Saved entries
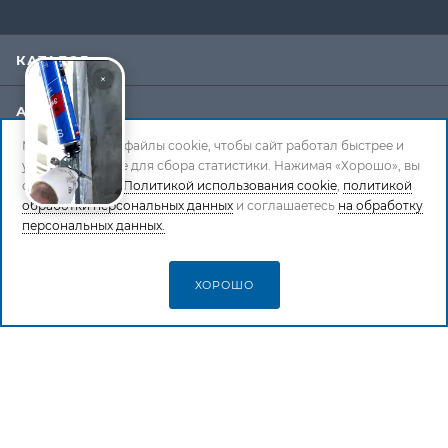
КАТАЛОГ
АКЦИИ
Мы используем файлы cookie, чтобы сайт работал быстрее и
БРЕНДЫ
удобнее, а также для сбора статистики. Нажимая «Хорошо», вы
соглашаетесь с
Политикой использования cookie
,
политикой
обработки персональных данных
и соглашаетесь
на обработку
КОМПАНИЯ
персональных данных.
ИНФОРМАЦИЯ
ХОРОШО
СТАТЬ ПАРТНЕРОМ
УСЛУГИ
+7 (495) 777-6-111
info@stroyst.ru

...

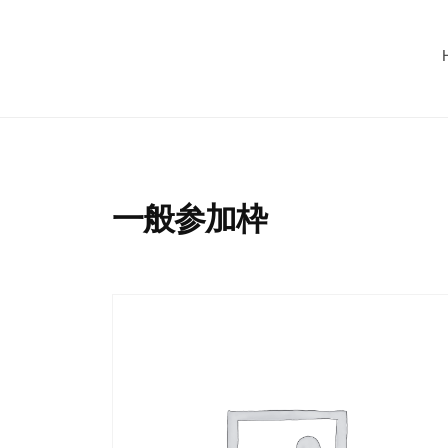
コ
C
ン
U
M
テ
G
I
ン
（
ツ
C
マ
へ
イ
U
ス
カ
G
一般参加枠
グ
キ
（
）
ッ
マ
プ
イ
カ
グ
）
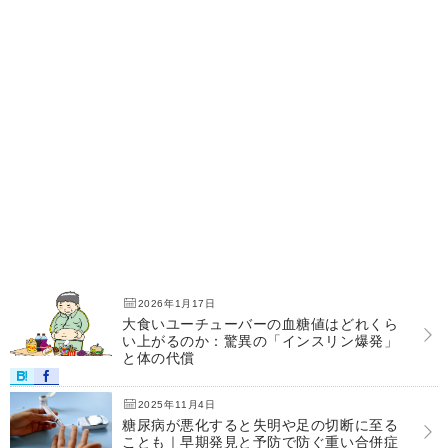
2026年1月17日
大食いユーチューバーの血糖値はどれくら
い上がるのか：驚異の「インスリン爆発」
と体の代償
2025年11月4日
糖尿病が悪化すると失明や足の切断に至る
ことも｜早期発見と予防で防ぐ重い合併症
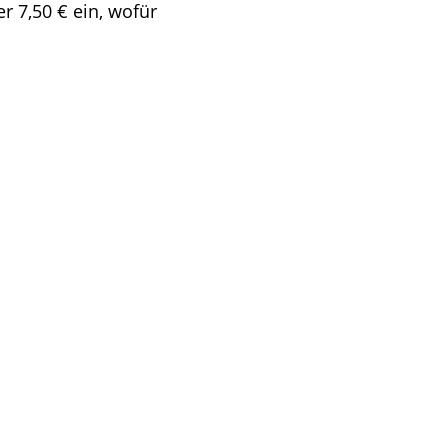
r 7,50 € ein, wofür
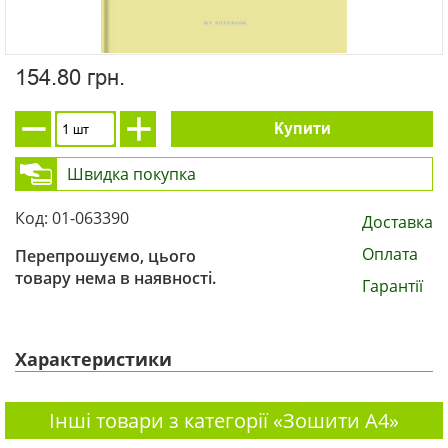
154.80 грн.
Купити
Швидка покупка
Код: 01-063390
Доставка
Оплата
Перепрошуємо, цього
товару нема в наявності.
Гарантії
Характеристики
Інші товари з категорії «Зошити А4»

== Your objective ==
With pictures omitted, repeat the entries above word for word from the line holding "大食いユーチューバーの血糖値はどれくら" down to the line holding "Інші товари з", keeping both of those lines.

== Exercise output ==
大食いユーチューバーの血糖値はどれくら
い上がるのか：驚異の「インスリン爆発」
と体の代償
2025年11月4日
糖尿病が悪化すると失明や足の切断に至る
ことも｜早期発見と予防で防ぐ重い合併症
r 7,50 € ein, wofür
154.80 грн.
Купити
Швидка покупка
Код: 01-063390
Доставка
Оплата
Перепрошуємо, цього
товару нема в наявності.
Гарантії
Характеристики
Інші товари з категорії «Зошити А4»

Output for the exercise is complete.